A coalition of environment advocates staged a picket rally in Malate, Manila on Thursday to oppose the “Horizon Manila” reclamation project and other similar ventures in the historic Manila Bay, citing “environmental hazards that it will cause to the city (of Manila) and the entire National Capital Region.”

A Memorandum of Understanding (MOU) with the Philippine Reclamation Authority (PRA) Chairman of the Board Alberto Agra, General Manager JaniloRubiato and J-Bros president Engr. Jesusito Legaspi Jr., was signed last June 1 for the construction of the 419-hectare Horizon Manila project worth P100 billion.

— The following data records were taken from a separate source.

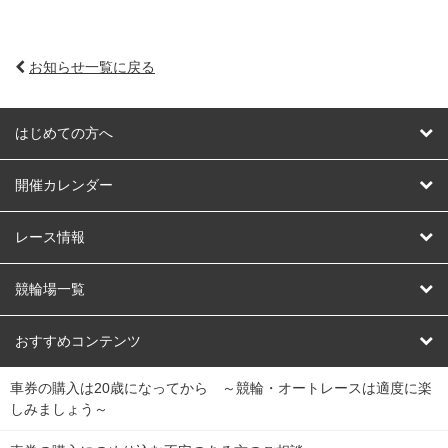
お知らせ一覧に戻る
はじめての方へ
はじめての方へ
開催カレンダー
競輪
レース情報
オートレース
レース予想
競輪場一覧
競輪くじ
レース結果
北日本
函館競輪場
青森競輪場
いわき平競輪場
おすすめコンテンツ
車券の購入は20歳になってから ～競輪・オートレースは適度に楽
Dokanto!
キャリーオーバー一覧
関
競輪選手情報
弥彦競輪場
前橋競輪場
取手競輪場
宇都宮競輪場
しみましょう～
東
大宮競輪場
西武園競輪場
京王閣競輪場
立川競輪場
チャリロトプラザ
Perfecta Navi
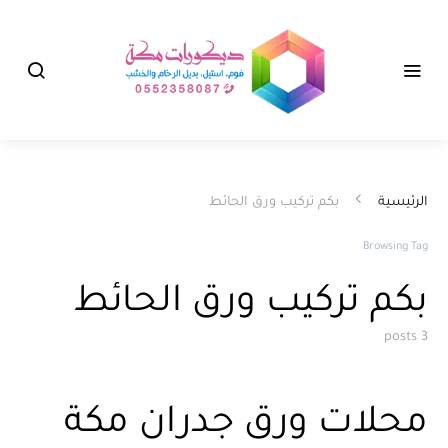
الرئيسية
بكم تركيب ورق الحائط
Browsing Tag
بكم تركيب ورق الحائط
3 posts
محلات ورق جدران مكة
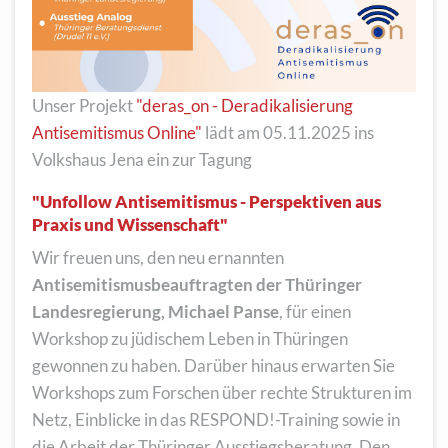
Unser Projekt
"deras_on - Deradikalisierung
Antisemitismus Online"
lädt am 05.11.2025 ins
Volkshaus Jena ein zur Tagung
"Unfollow Antisemitismus - Perspektiven aus
Praxis und Wissenschaft"
Wir freuen uns, den neu ernannten
Antisemitismusbeauftragten der Thüringer
Landesregierung, Michael Panse
, für einen
Workshop zu jüdischem Leben in Thüringen
gewonnen zu haben. Darüber hinaus erwarten Sie
Workshops zum Forschen über rechte Strukturen im
Netz, Einblicke in das RESPOND!-Training sowie in
die Arbeit der Thüringer Ausstiegsberatung. Den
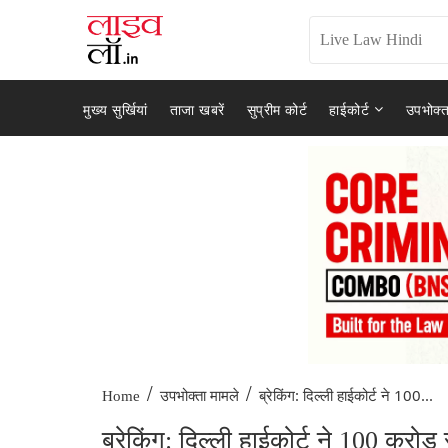
मुख्य सुर्खियां
ताजा खबरें
सुप्रीम कोर्ट
हाईकोर्ट
उपभोक्त
/
/
ब्रेकिंग: दिल्ली हाईकोर्ट ने 100...
Home
उपभोक्ता मामले
ब्रेकिंग: दिल्ली हाईकोर्ट ने 100 करो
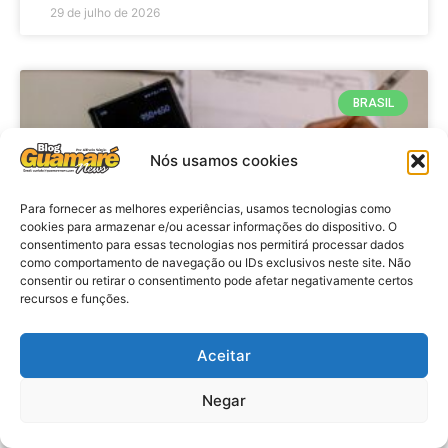
29 de julho de 2026
BRASIL
Nós usamos cookies
Para fornecer as melhores experiências, usamos tecnologias como
cookies para armazenar e/ou acessar informações do dispositivo. O
consentimento para essas tecnologias nos permitirá processar dados
como comportamento de navegação ou IDs exclusivos neste site. Não
consentir ou retirar o consentimento pode afetar negativamente certos
recursos e funções.
Economia: Prazo de adesão ao
Programa Desenrola 2.0 é
Aceitar
prorrogado
Negar
VER MATÉRIA »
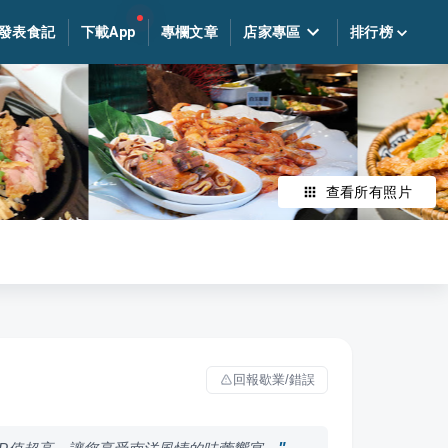
發表食記
下載App
專欄文章
店家專區
排行榜
查看所有照片
回報歇業/錯誤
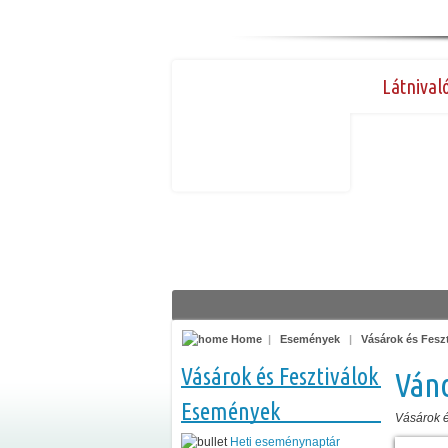
Látnival
Home
|
Események
|
Vásárok és Fesz
Vásárok és Fesztiválok
Vánd
Események
Vásárok é
Heti eseménynaptár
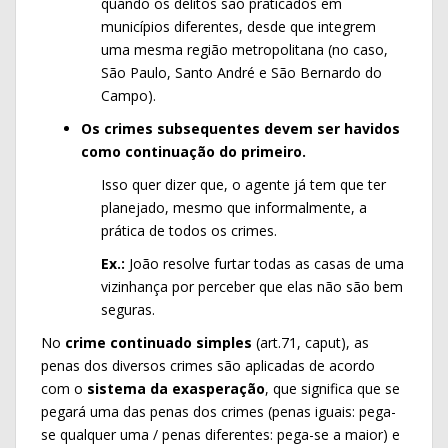
quando os delitos são praticados em
municípios diferentes, desde que integrem
uma mesma região metropolitana (no caso,
São Paulo, Santo André e São Bernardo do
Campo).
Os crimes subsequentes devem ser havidos
como continuação do primeiro.
Isso quer dizer que, o agente já tem que ter
planejado, mesmo que informalmente, a
prática de todos os crimes.
Ex.:
João resolve furtar todas as casas de uma
vizinhança por perceber que elas não são bem
seguras.
No
crime continuado simples
(art.71, caput), as
penas dos diversos crimes são aplicadas de acordo
com o
sistema da exasperação
, que significa que se
pegará uma das penas dos crimes (penas iguais: pega-
se qualquer uma / penas diferentes: pega-se a maior) e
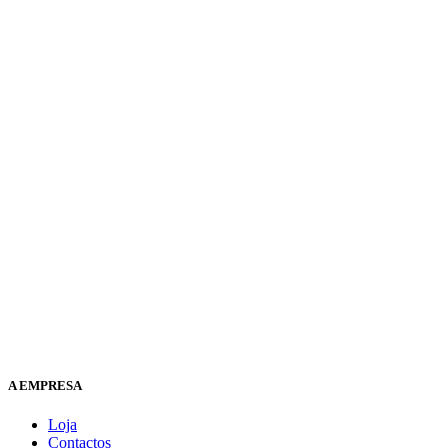
A EMPRESA
Loja
Contactos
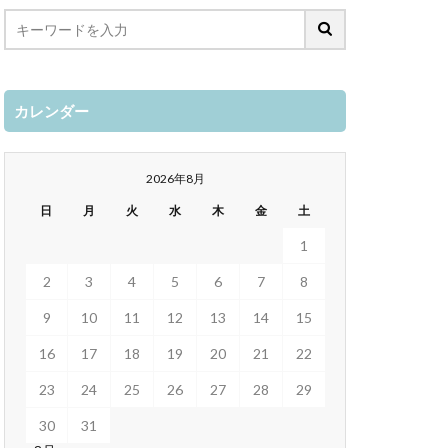
カレンダー
2026年8月
日
月
火
水
木
金
土
1
2
3
4
5
6
7
8
9
10
11
12
13
14
15
16
17
18
19
20
21
22
23
24
25
26
27
28
29
30
31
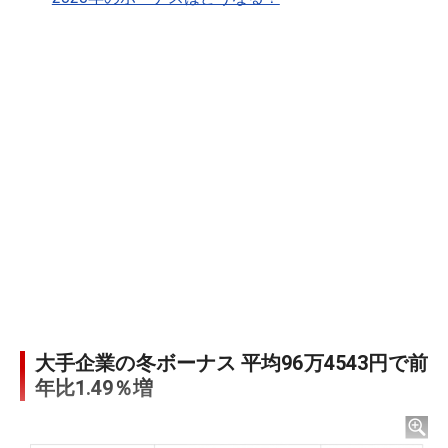
大手企業の冬ボーナス 平均96万4543円で前
年比1.49％増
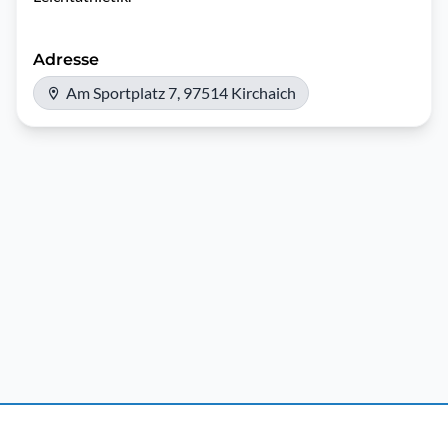
Adresse
Am Sportplatz 7, 97514 Kirchaich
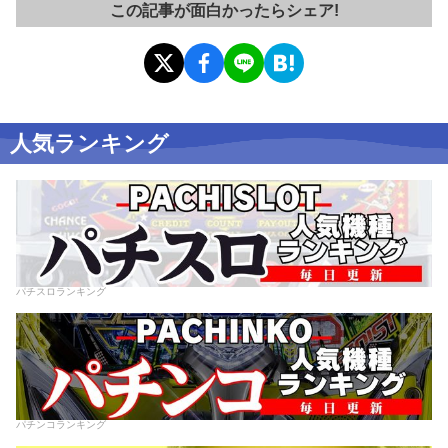
この記事が面白かったらシェア!
人気ランキング
パチスロランキング
パチンコランキング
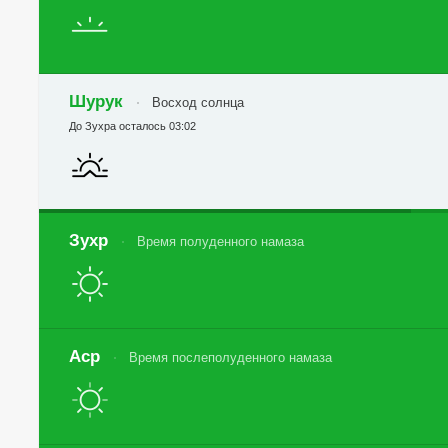
Шурук
Восход солнца
До Зухра осталось 03:02
Зухр
Время полуденного намаза
Аср
Время послеполуденного намаза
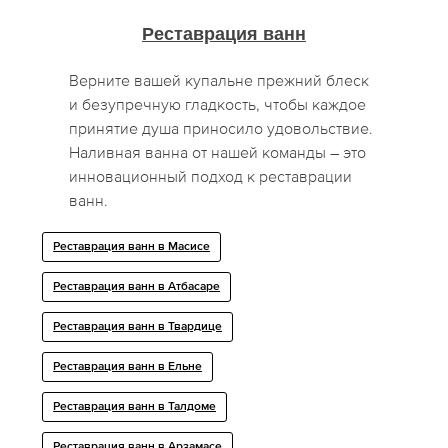
Реставрация ванн
Верните вашей купальне прежний блеск
и безупречную гладкость, чтобы каждое
принятие душа приносило удовольствие.
Наливная ванна от нашей команды – это
инновационный подход к реставрации
ванн.
Реставрация ванн в Масисе
Реставрация ванн в Атбасаре
Реставрация ванн в Твардице
Реставрация ванн в Ельне
Реставрация ванн в Талдоме
Реставрация ванн в Арзамасе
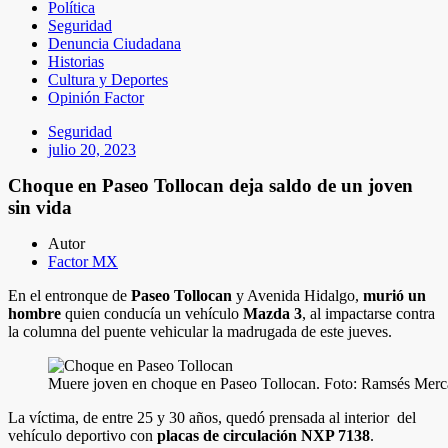
Política
Seguridad
Denuncia Ciudadana
Historias
Cultura y Deportes
Opinión Factor
Seguridad
julio 20, 2023
Choque en Paseo Tollocan deja saldo de un joven
sin vida
Autor
Factor MX
En el entronque de
Paseo Tollocan
y Avenida Hidalgo,
murió un
hombre
quien conducía un vehículo
Mazda 3
, al impactarse contra
la columna del puente vehicular la madrugada de este jueves.
Muere joven en choque en Paseo Tollocan. Foto: Ramsés Mer
La víctima, de entre 25 y 30 años, quedó prensada al interior
del
vehículo deportivo con
placas de circulación NXP 7138
.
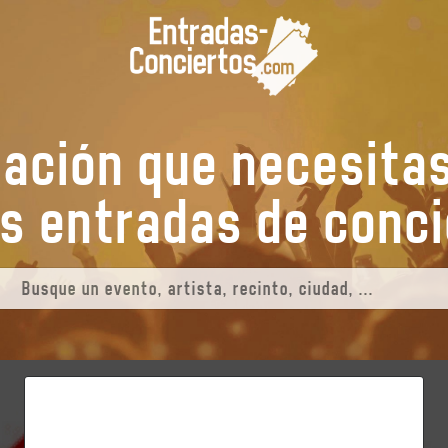
mación que necesita
tus entradas de
c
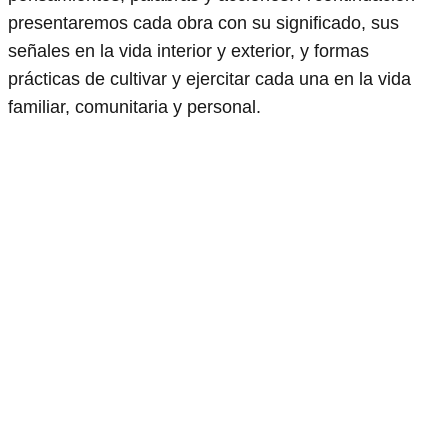
presentaremos cada obra con su significado, sus
señales en la vida interior y exterior, y formas
prácticas de cultivar y ejercitar cada una en la vida
familiar, comunitaria y personal.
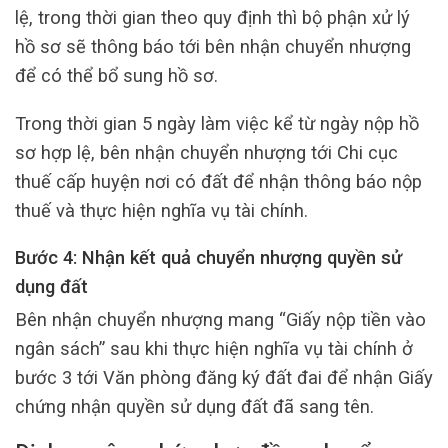
lệ, trong thời gian theo quy định thì bộ phận xử lý
hồ sơ sẽ thông báo tới bên nhận chuyển nhượng
để có thể bổ sung hồ sơ.
Trong thời gian 5 ngày làm việc kể từ ngày nộp hồ
sơ hợp lệ, bên nhận chuyển nhượng tới Chi cục
thuế cấp huyện nơi có đất để nhận thông báo nộp
thuế và thực hiện nghĩa vụ tài chính.
Bước 4: Nhận kết quả chuyển nhượng quyền sử
dụng đất
Bên nhận chuyển nhượng mang “Giấy nộp tiền vào
ngân sách” sau khi thực hiện nghĩa vụ tài chính ở
bước 3 tới Văn phòng đăng ký đất đai để nhận Giấy
chứng nhận quyền sử dụng đất đã sang tên.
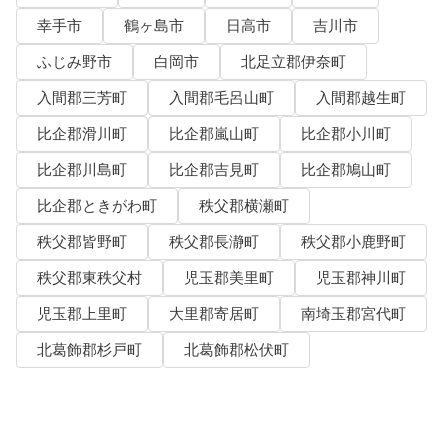
幸手市
鶴ヶ島市
日高市
吉川市
ふじみ野市
白岡市
北足立郡伊奈町
入間郡三芳町
入間郡毛呂山町
入間郡越生町
比企郡滑川町
比企郡嵐山町
比企郡小川町
比企郡川島町
比企郡吉見町
比企郡鳩山町
比企郡ときがわ町
秩父郡横瀬町
秩父郡皆野町
秩父郡長瀞町
秩父郡小鹿野町
秩父郡東秩父村
児玉郡美里町
児玉郡神川町
児玉郡上里町
大里郡寄居町
南埼玉郡宮代町
北葛飾郡杉戸町
北葛飾郡松伏町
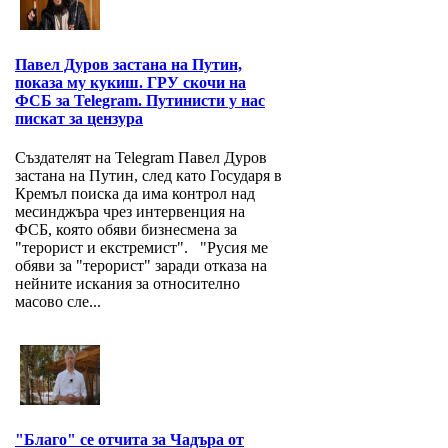
Павел Дуров застана на Путин,
показа му кукиш. ГРУ скочи на
ФСБ за Telegram. Путинисти у нас
пискат за цензура
Създателят на Telegram Павел Дуров
застана на Путин, след като Государя в
Кремъл поиска да има контрол над
месинджъра чрез интервенция на
ФСБ, която обяви бизнесмена за
"терорист и екстремист". "Русия ме
обяви за "терорист" заради отказа на
нейните искания за относително
масово сле...
"Благо" се отчита за Чадъра от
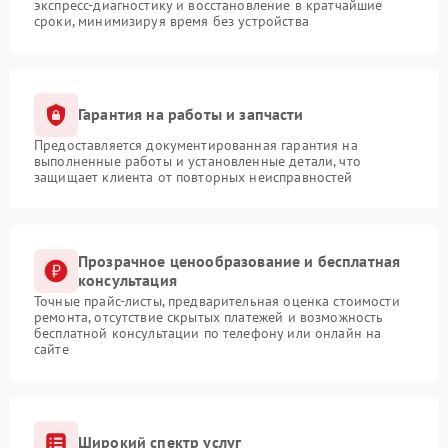
экспресс-диагностику и восстановление в кратчайшие
сроки, минимизируя время без устройства
Гарантия на работы и запчасти
Предоставляется документированная гарантия на
выполненные работы и установленные детали, что
защищает клиента от повторных неисправностей
Прозрачное ценообразование и бесплатная
консультация
Точные прайс-листы, предварительная оценка стоимости
ремонта, отсутствие скрытых платежей и возможность
бесплатной консультации по телефону или онлайн на
сайте
Широкий спектр услуг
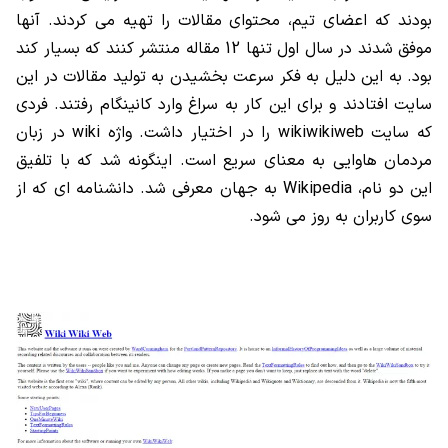
بودند که اعضای تیم، محتوای مقالات را تهیه می کردند. آنها
موفق شدند در سال اول تنها 12 مقاله منتشر کنند که بسیار کند
بود. به این دلیل به فکر سرعت بخشیدن به تولید مقالات در این
سایت افتادند و برای این کار به سراغ وارد کانینگام رفتند. فردی
که سایت
wikiwikiweb
را در اختیار داشت. واژه
wiki
در زبان
مردمان هاوایی به معنای سریع است. اینگونه شد که با تلفیق
این دو نام،
Wikipedia
به جهان معرفی شد. دانشنامه ای که از
سوی کاربران به روز می شود.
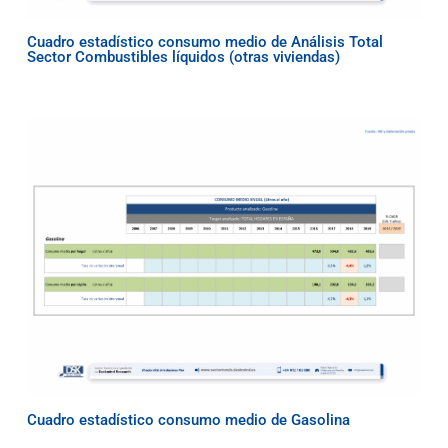
Cuadro estadístico consumo medio de Análisis Total
Sector Combustibles líquidos (otras viviendas)
Cuadro estadístico consumo medio de Gasolina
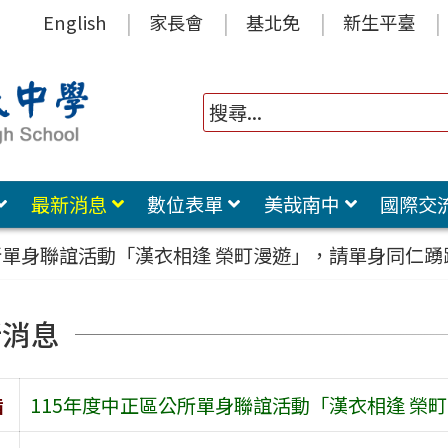
English
家長會
基北免
新生平臺
最新消息
數位表單
美哉南中
國際交
所單身聯誼活動「漢衣相逢 榮町漫遊」，請單身同仁踴
新消息
旨
115年度中正區公所單身聯誼活動「漢衣相逢 榮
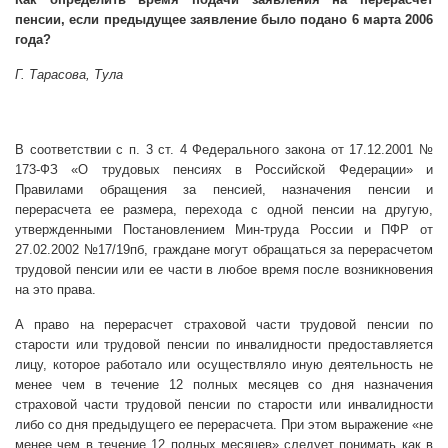
пенсии, если предыдущее заявление было подано 6 марта 2006
года?
Г. Тарасова, Тула
В соответствии с п. 3 ст. 4 Федерального закона от 17.12.2001 №
173-ФЗ «О трудовых пенсиях в Российской Федерации» и
Правилами обращения за пенсией, назначения пенсии и
перерасчета ее размера, перехода с одной пенсии на другую,
утвержденными Постановлением Мин-труда России и ПФР от
27.02.2002 №17/19пб, граждане могут обращаться за перерасчетом
трудовой пенсии или ее части в любое время после возникновения
на это права.
А право на перерасчет страховой части трудовой пенсии по
старости или трудовой пенсии по инвалидности предоставляется
лицу, которое работало или осуществляло иную деятельность не
менее чем в течение 12 полных месяцев со дня назначения
страховой части трудовой пенсии по старости или инвалидности
либо со дня предыдущего ее перерасчета. При этом выражение «не
менее чем в течение 12 полных месяцев» следует понимать как в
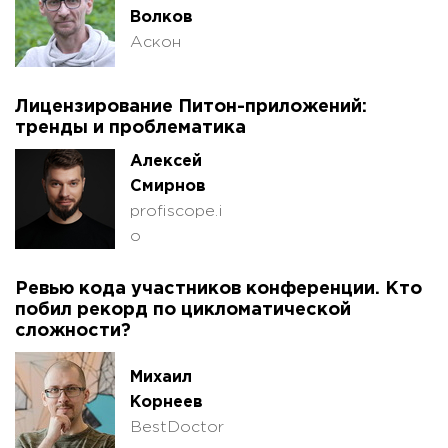
Волков
Аскон
Лицензирование Питон-приложений:
тренды и проблематика
Алексей
Смирнов
profiscope.i
o
Ревью кода участников конференции. Кто
побил рекорд по цикломатической
сложности?
Михаил
Корнеев
BestDoctor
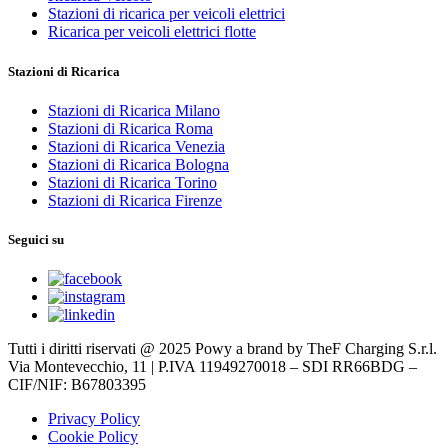
Stazioni di ricarica per veicoli elettrici
Ricarica per veicoli elettrici flotte
Stazioni di Ricarica
Stazioni di Ricarica Milano
Stazioni di Ricarica Roma
Stazioni di Ricarica Venezia
Stazioni di Ricarica Bologna
Stazioni di Ricarica Torino
Stazioni di Ricarica Firenze
Seguici su
Tutti i diritti riservati @ 2025 Powy a brand by TheF Charging S.r.l.
Via Montevecchio, 11 | P.IVA 11949270018 – SDI RR66BDG –
CIF/NIF: B67803395
Privacy Policy
Cookie Policy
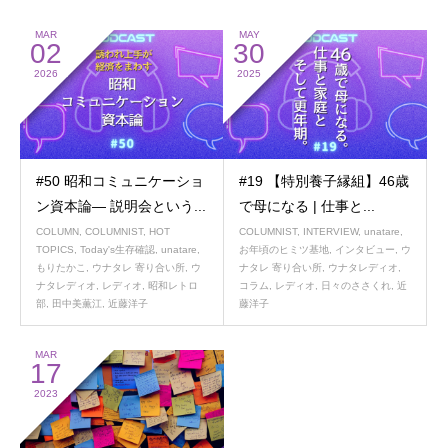
MAR
MAY
02
30
2026
2025
#50 昭和コミュニケーショ
#19 【特別養子縁組】46歳
ン資本論― 説明会という...
で母になる | 仕事と...
COLUMN
,
COLUMNIST
,
HOT
COLUMNIST
,
INTERVIEW
,
unatare
,
TOPICS
,
Today's生存確認
,
unatare
,
お年頃のヒミツ基地
,
インタビュー
,
ウ
もりたかこ
,
ウナタレ 寄り合い所
,
ウ
ナタレ 寄り合い所
,
ウナタレディオ
,
ナタレディオ
,
レディオ
,
昭和レトロ
コラム
,
レディオ
,
日々のささくれ
,
近
部
,
田中美薫江
,
近藤洋子
藤洋子
MAR
17
2023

Mayor Estrada led the MOU signing.

NO TO RECLAMATION – Protesters picket outside the DENR office in San Andres, Manila, Thursday to condemn the Manila Bay reclamation project. (Ali Vicoy | Manila Bulletin)

NO TO RECLAMATION – Protesters picket outside the DENR office in San Andres, Manila, Thursday to condemn the Manila Bay reclamation project. (Ali Vicoy | Manila Bulletin)

Under the project, three artificial islands will be constructed in the Manila Bay, between the Manila-Pasay City border in the south and Roxas Boulevard in the east, stretching to about 3.5 kilometers off the shores of the bay.

Apart from Horizon Manila, the administration of Manila Mayor Joseph Estrada has already approved three other reclamation projects touted to bring economic benefits to both the city and its residents.

More flooding feared

But environment group “Mamamayan Para sa Kalikasan Coalition” believes otherwise, stating that the “creation of three islands that is connected by artificial bridges will exacerbate flooding in Manila.” The reclamation land, according to them, will “block rain water from escaping to the sea thereby trapping it within the city because the reclamation island will be higher than the water, it will form a bowl that will keep flood waters in.”

But the city government insisted that through this milestone project, it is closer to achieving its goal in regaining “The Pearl of the Orient” tag.

The group said that the area of Manila Bay along the historic districts of Ermita, Malate, and Intramuros “has been important culture, art, and tourism destinations whose potential should be maximized along what the other great cities have done for the waterfront and historical districts and improved rather than destroyed.”

The environmental group also cited Resolution No. 19, series of 2012, of the National Historic Commission of the Philippines, declaring Manila Bay and Waterfront, from Delpan Bridge to the Cultural Center of the Philippines onRoxas Boulevard, as a national historical landmark.

The group said it is necessary “to understand how this reclamation plans will impact human communities, marine geology, biodiversity, heritage structure, and climate change.”

“No doubt, the said project will directly affect the entire community made up of residents, businesses, tourism establishments, cultural heritage center, and the Filipino people, and will destroy all hopes of making Manila the center of culture, arts, and recreation and tourism,” the group said.

But the city government boosted that the project will generate thousands of jobs and livelihood opportunities for the people of Manila, and will also boost funding for social programs in the various fields such as education, healthcare, infrastructure, among others.